Lists are much more versatile than arrays. With lists, you can recurse (e.g., for mapping or folding) by cdring down a list. This doesn't work for arrays; you'd have to pass in the array index too.
For example, this is a simple implementation of map and fold that take one list only:
(define (map1 f l)
(if (null? l) l
(cons (f (car l)) (map1 f (cdr l)))))
(define (left-fold1 f init l)
(if (null? l) init
(left-fold1 f (f (car l) init) (cdr l))))
How would you do that for arrays, without having to pass in another argument (for the index)? (Remember, Lisp and Scheme have no pointers, at least none that user code can touch.)
Also, lists can share storage, but arrays cannot. Take this Scheme code for example:
(define (x-world x)
(cons x '(world)))
(define hello-world (x-world 'hello))
(define goodbye-world (x-world 'goodbye))
Here, hello-world has the value (hello world) and goodbye-world has the value (goodbye world).

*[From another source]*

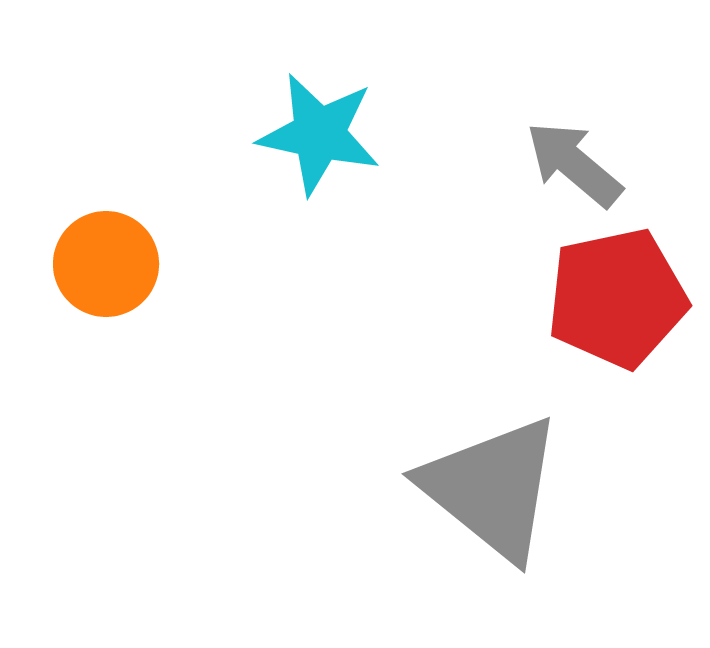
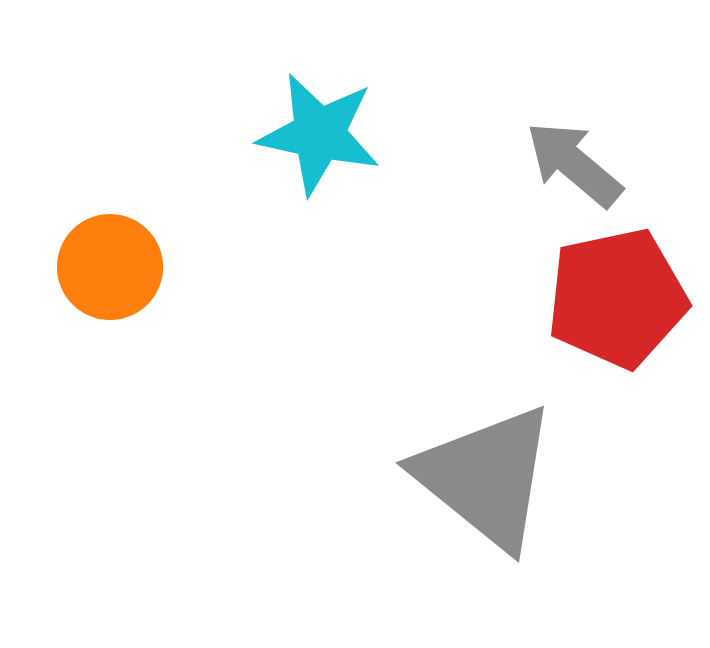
orange circle: moved 4 px right, 3 px down
gray triangle: moved 6 px left, 11 px up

There is one important fact, though: in many Scheme implementations, the (world) part of both lists is actually shared. This sharing would be impossible for arrays.
Addendum: To answer compman's point that recursion is somehow "non-production-grade", in Scheme, all standard looping/iteration is done using tail recursion. Here's a tail-recursive version of map1, for example:
(define (map1 f l)
(let loop ((r '())
(l (reverse l)))
(if (null? l) r
(loop (cons (f (car l)) r) (cdr l)))))
or, even more simply using left-fold1:
(define (map1 f l)
(left-fold1 (lambda (e r) (cons (f e) r))
'() (reverse l)))
reverse is a Scheme built-in, but its implementation is equally trivial (and also uses iteration only):
(define (reverse l)
(left-fold1 cons '() l))